Input records:

========================

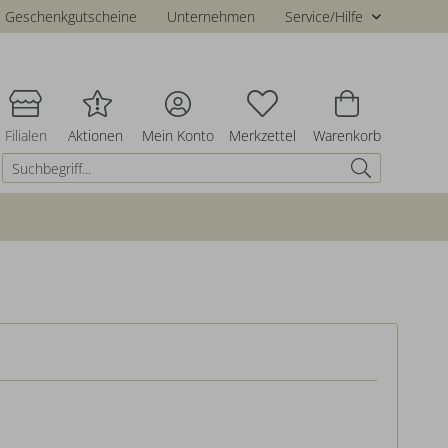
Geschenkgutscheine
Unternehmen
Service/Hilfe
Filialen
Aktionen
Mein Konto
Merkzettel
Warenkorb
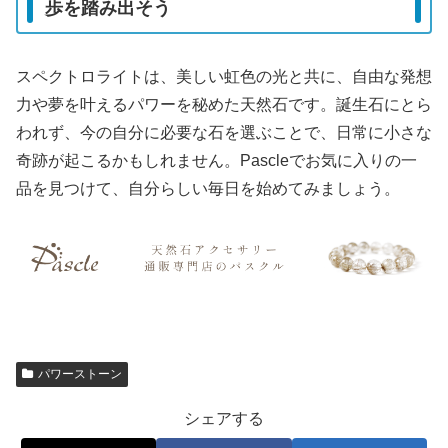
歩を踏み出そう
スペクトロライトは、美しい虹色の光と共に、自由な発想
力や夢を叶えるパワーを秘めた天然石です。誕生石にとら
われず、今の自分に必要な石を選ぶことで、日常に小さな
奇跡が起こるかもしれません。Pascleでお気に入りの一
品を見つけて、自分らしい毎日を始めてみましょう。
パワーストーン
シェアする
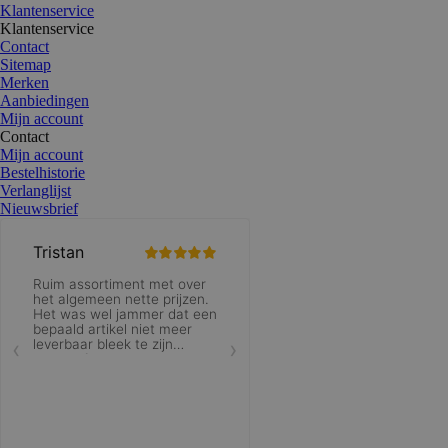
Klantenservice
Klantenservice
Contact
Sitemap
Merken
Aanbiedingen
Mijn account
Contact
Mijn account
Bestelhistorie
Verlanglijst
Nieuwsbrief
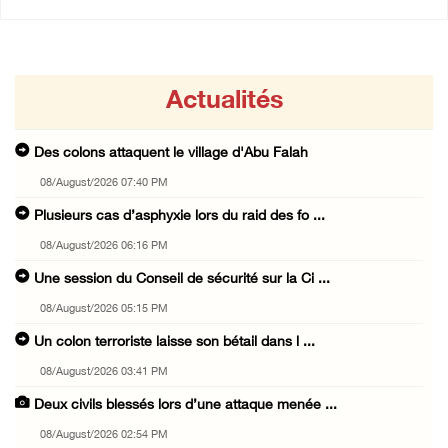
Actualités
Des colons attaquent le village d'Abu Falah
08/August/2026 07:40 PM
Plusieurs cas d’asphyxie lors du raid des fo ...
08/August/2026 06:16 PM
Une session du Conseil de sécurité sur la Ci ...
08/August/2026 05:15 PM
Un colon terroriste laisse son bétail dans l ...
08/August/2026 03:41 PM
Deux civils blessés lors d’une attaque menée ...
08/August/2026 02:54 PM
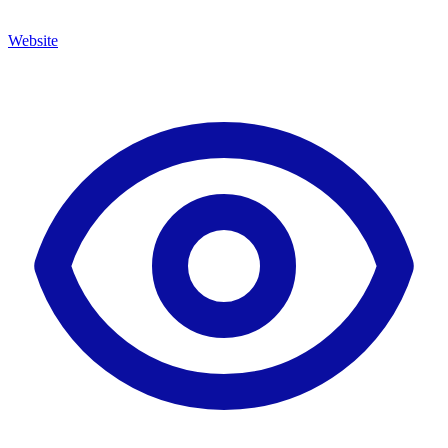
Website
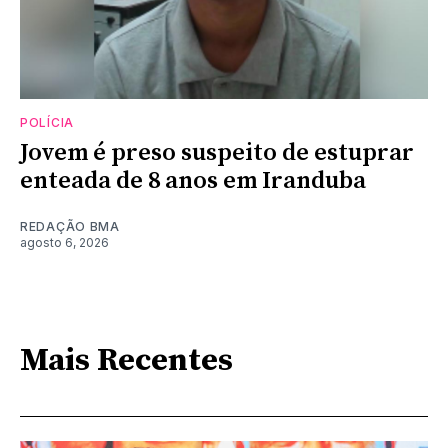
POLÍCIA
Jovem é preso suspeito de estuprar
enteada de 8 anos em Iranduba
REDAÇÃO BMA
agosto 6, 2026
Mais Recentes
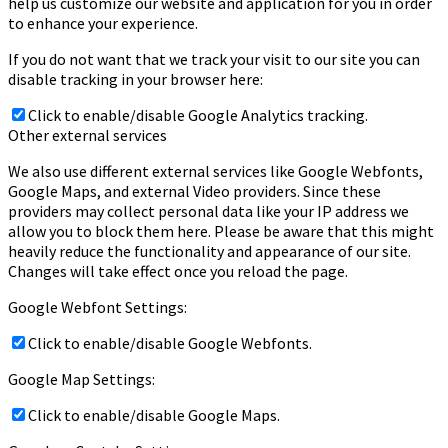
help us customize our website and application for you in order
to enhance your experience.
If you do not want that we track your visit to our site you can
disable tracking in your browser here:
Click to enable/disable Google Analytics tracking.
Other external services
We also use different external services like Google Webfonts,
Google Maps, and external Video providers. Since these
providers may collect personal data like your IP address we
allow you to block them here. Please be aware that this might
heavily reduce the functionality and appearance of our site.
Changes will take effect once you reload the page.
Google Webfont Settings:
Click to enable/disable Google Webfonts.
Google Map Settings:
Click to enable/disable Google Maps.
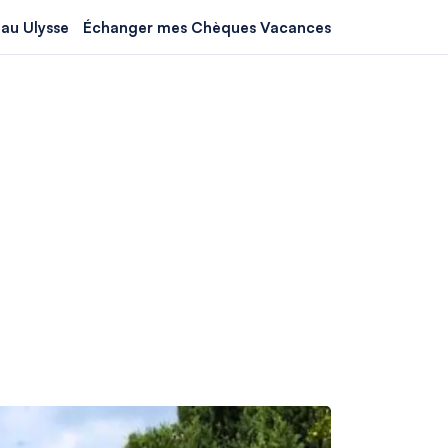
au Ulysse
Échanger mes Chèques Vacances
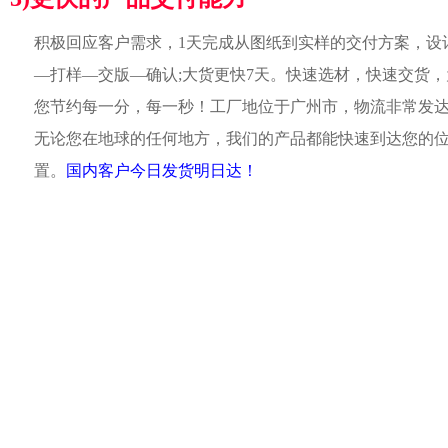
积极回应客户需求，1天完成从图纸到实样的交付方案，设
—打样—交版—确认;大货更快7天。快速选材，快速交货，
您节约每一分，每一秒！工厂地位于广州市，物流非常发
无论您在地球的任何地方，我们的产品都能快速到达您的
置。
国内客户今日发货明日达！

========================

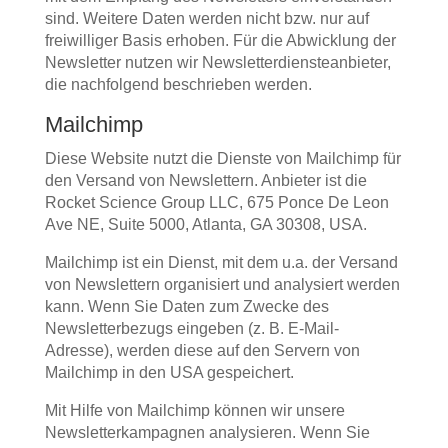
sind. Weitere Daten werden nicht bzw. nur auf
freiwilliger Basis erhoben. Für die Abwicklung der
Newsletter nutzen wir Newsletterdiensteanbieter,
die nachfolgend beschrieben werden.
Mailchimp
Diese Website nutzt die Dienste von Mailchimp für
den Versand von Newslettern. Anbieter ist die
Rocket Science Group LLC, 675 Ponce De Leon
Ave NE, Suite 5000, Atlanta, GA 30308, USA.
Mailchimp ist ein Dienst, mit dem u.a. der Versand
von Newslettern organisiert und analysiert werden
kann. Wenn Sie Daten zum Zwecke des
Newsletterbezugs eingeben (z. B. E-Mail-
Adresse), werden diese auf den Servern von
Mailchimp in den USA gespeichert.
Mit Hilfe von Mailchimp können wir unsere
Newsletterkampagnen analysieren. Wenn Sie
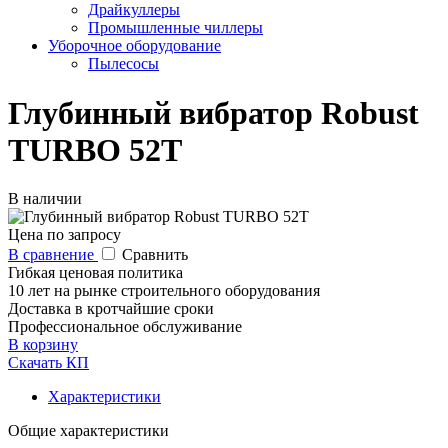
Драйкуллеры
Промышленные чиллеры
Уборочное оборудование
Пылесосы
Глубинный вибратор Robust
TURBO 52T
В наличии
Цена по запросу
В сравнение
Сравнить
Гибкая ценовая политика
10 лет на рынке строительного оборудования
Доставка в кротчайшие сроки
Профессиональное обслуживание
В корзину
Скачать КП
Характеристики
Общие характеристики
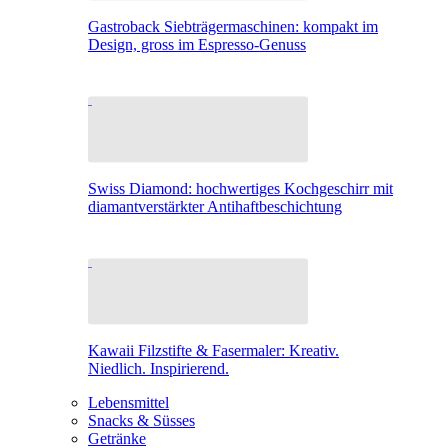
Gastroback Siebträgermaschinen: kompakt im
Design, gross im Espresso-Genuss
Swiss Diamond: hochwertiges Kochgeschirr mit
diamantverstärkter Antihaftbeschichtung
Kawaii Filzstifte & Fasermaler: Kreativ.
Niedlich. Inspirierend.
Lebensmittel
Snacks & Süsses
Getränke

========================

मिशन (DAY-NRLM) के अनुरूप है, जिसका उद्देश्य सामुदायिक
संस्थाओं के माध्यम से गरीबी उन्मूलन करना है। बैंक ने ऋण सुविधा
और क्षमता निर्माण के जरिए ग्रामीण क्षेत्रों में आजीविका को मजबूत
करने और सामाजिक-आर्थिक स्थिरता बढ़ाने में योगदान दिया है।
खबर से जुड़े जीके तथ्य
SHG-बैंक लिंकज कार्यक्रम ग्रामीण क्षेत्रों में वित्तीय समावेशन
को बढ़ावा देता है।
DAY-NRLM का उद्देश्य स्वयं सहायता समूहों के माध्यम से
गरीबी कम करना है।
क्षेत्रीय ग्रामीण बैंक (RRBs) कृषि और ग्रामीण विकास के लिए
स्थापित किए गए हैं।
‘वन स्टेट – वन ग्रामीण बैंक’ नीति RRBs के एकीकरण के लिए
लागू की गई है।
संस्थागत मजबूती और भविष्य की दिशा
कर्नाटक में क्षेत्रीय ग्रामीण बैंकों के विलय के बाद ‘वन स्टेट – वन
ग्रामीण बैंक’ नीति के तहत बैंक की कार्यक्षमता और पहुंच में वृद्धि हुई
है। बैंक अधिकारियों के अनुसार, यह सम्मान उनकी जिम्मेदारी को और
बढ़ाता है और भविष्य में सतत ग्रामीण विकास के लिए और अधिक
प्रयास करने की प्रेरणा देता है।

========================

Task details:
Go to the line above holding "Geschenkgutscheine", then copy exactly each line down to and including the one holding "to enhance your experience.", leaving pictures out.

Task result:
Geschenkgutscheine
Unternehmen
Service/Hilfe
Filialen
Aktionen
Mein Konto
Merkzettel
Warenkorb
歩を踏み出そう
スペクトロライトは、美しい虹色の光と共に、自由な発想
力や夢を叶えるパワーを秘めた天然石です。誕生石にとら
われず、今の自分に必要な石を選ぶことで、日常に小さな
奇跡が起こるかもしれません。Pascleでお気に入りの一
品を見つけて、自分らしい毎日を始めてみましょう。
パワーストーン
シェアする
Klantenservice
Klantenservice
Contact
Sitemap
Merken
Aanbiedingen
Mijn account
Contact
Mijn account
Bestelhistorie
Verlanglijst
Nieuwsbrief
Actualités
Des colons attaquent le village d'Abu Falah
08/August/2026 07:40 PM
Plusieurs cas d’asphyxie lors du raid des fo ...
08/August/2026 06:16 PM
Une session du Conseil de sécurité sur la Ci ...
08/August/2026 05:15 PM
Un colon terroriste laisse son bétail dans l ...
08/August/2026 03:41 PM
Deux civils blessés lors d’une attaque menée ...
08/August/2026 02:54 PM
Website
POLÍCIA
Jovem é preso suspeito de estuprar
enteada de 8 anos em Iranduba
REDAÇÃO BMA
agosto 6, 2026
Mais Recentes
help us customize our website and application for you in order
to enhance your experience.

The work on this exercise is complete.